=== Section Start ===
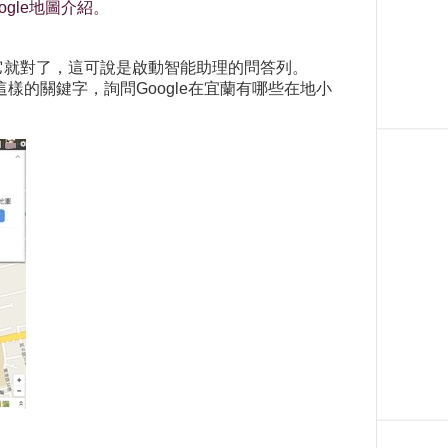
gle地圖介紹。
問它就對了，這可說是啟動智能助理的問答列。
樣的關鍵字，詢問Google在宜蘭有哪些在地小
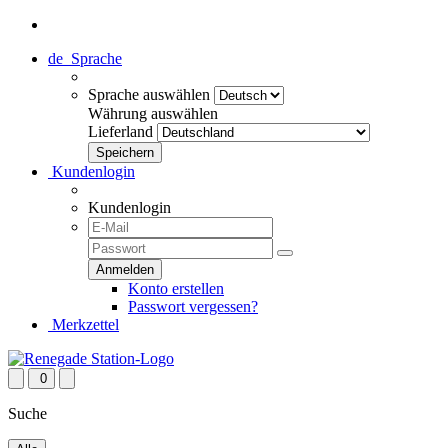
de
Sprache
Sprache auswählen
Währung auswählen
Lieferland
Kundenlogin
Kundenlogin
Konto erstellen
Passwort vergessen?
Merkzettel
0
Suche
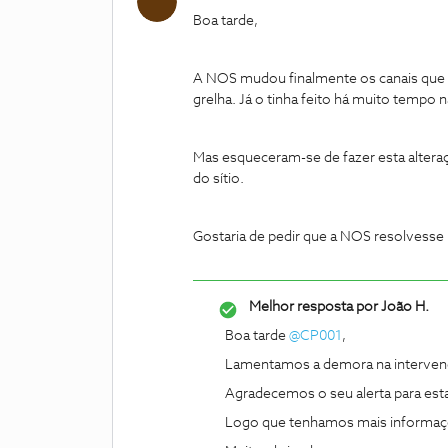
Boa tarde,
A NOS mudou finalmente os canais que e
grelha. Já o tinha feito há muito tempo n
Mas esqueceram-se de fazer esta altera
do sítio.
Gostaria de pedir que a NOS resolvesse 
Melhor resposta por
João H.
Boa tarde
@CP001
,
Lamentamos a demora na intervenç
Agradecemos o seu alerta para est
Logo que tenhamos mais informaçõe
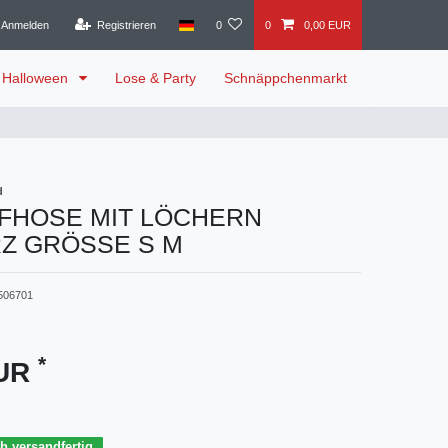
Anmelden
Registrieren
0
0
0,00 EUR
Halloween
Lose & Party
Schnäppchenmarkt
d
FHOSE MIT LÖCHERN
Z GRÖSSE S M
506701
*
EUR
h versandfertig.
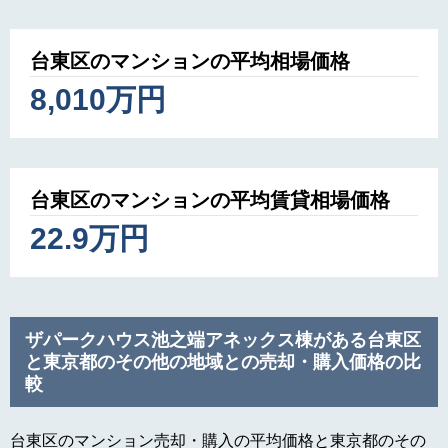
台東区のマンションの平均相場価格
8,010万円
台東区のマンションの平均賃貸相場価格
22.9万円
ザパークハウス池之端アネックス棟がある台東区
と東京都のその他の地域との売却・購入価格の比
較
台東区のマンション売却・購入の平均価格と東京都のその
=== Section End ===
EXERCISE BRIEF - Return all the data above as written, leaving out only the pictures.

RESULT OF THIS TASK -
gle地圖介紹。
問它就對了，這可說是啟動智能助理的問答列。
樣的關鍵字，詢問Google在宜蘭有哪些在地小
de
Sprache
Sprache auswählen
Währung auswählen
Lieferland
Kundenlogin
Kundenlogin
Konto erstellen
Passwort vergessen?
Merkzettel
0
Suche
Boa tarde,
A NOS mudou finalmente os canais que e
grelha. Já o tinha feito há muito tempo n
Mas esqueceram-se de fazer esta altera
do sítio.
Gostaria de pedir que a NOS resolvesse 
Melhor resposta por
João H.
Boa tarde
@CP001
,
Lamentamos a demora na intervenç
Agradecemos o seu alerta para est
Logo que tenhamos mais informaçõe
Anmelden
Registrieren
0
0
0,00 EUR
Halloween
Lose & Party
Schnäppchenmarkt
d
FHOSE MIT LÖCHERN
Z GRÖSSE S M
506701
*
EUR
h versandfertig.
台東区のマンションの平均相場価格
8,010万円
台東区のマンションの平均賃貸相場価格
22.9万円
ザパークハウス池之端アネックス棟がある台東区
と東京都のその他の地域との売却・購入価格の比
較
台東区のマンション売却・購入の平均価格と東京都のその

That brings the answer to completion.